4. Get an Ivy League education:
Yale and Princeton didn’t accept female students until 1969. Harvard didn’t admit women until 1977 (when it merged with the all-female Radcliffe College). With the exception of the University of Pennsylvania, which began accepting women on a case-by-case basis in 1876, and Cornell, which admitted its first female student in 1872 (also offering admission under special circumstances), women couldn’t attend Ivy League schools until 1969 at the earliest. Brown (which merged with women’s college Pembroke), Dartmouth and Columbia did not offer admission to women until 1971, 1972 and 1981, respectively. Other case-specific instances allowed some women to take certain classes at Ivy League institutions (such as Barnard women taking classes at Columbia), but by and large, women in the ’60s who harbored Ivy League dreams had to put them on hold.

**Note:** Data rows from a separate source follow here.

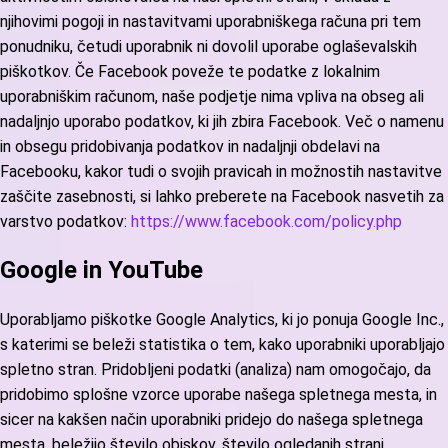
njihovimi pogoji in nastavitvami uporabniškega računa pri tem
ponudniku, četudi uporabnik ni dovolil uporabe oglaševalskih
piškotkov. Če Facebook poveže te podatke z lokalnim
uporabniškim računom, naše podjetje nima vpliva na obseg ali
nadaljnjo uporabo podatkov, ki jih zbira Facebook. Več o namenu
in obsegu pridobivanja podatkov in nadaljnji obdelavi na
Facebooku, kakor tudi o svojih pravicah in možnostih nastavitve
zaščite zasebnosti, si lahko preberete na Facebook nasvetih za
varstvo podatkov:
https://www.facebook.com/policy.php
Google in YouTube
Uporabljamo piškotke Google Analytics, ki jo ponuja Google Inc.,
s katerimi se beleži statistika o tem, kako uporabniki uporabljajo
spletno stran. Pridobljeni podatki (analiza) nam omogočajo, da
pridobimo splošne vzorce uporabe našega spletnega mesta, in
sicer na kakšen način uporabniki pridejo do našega spletnega
mesta, beležijo število obiskov, število ogledanih strani,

5. Experience equality in the workplace:
Kennedy’s Commission on the Status of Women produced a report in 1963 that revealed, among other things, that women earned 59 cents for every dollar that men earned and were kept out of the more lucrative professional positions. When the 1964 Civil Rights Act was going through Congress, an amendment made it illegal to discriminate on the basis of gender as well as race. When the amendment was not taken seriously regarding women in the workplace, the National Organization of Women was founded to enforce full equality for women in truly equal partnership with men.
For example, NOW challenged several of the now-defunct airline Pan Am’s rules, including the following: Stewardesses had to meet a certain height requirement, maintain a set weight, resign if they got married, maintain soft hands and face mandatory retirement at age 32. That all ended when Title VII of the Civil Rights Act prohibited such instances of discrimination.
It wasn’t just NOW fighting for women’s rights.
When journalist and activist Gloria Steinem went undercover as a Playboy Bunny one year before the Civil Rights Act, she exposed the exploitative environment for women at the Playboy Club. Steinem reported their wages and detailed the sexual demands of the male clientele. When Steinem’s expose was published, Playboy founder Hugh Hefner changed the working conditions of those women for the better.
BONUS: Talk openly about sex: Helen Gurley Brown’s “Sex and the Single Girl” presented the notion that it was OK — even enjoyable — for a woman to live on her own, have her own money, have sexual relationships before marriage or even — wait for it — never marry at all!
It wasn’t until publication of Betty Friedan’s “The Feminine Mystique” that women’s dissatisfaction with life and frustration over lack of opportunities came to light.
“A woman today has been made to feel freakish and alone and guilty if, simply, she wants to be more than her husband’s wife,” said Friedan.
Today, far fewer people give credence to the notion of a woman existing for the sole purpose of being the husband’s helpmate.
Just this week, sales soared when LEGO released a playset featuring three female scientists.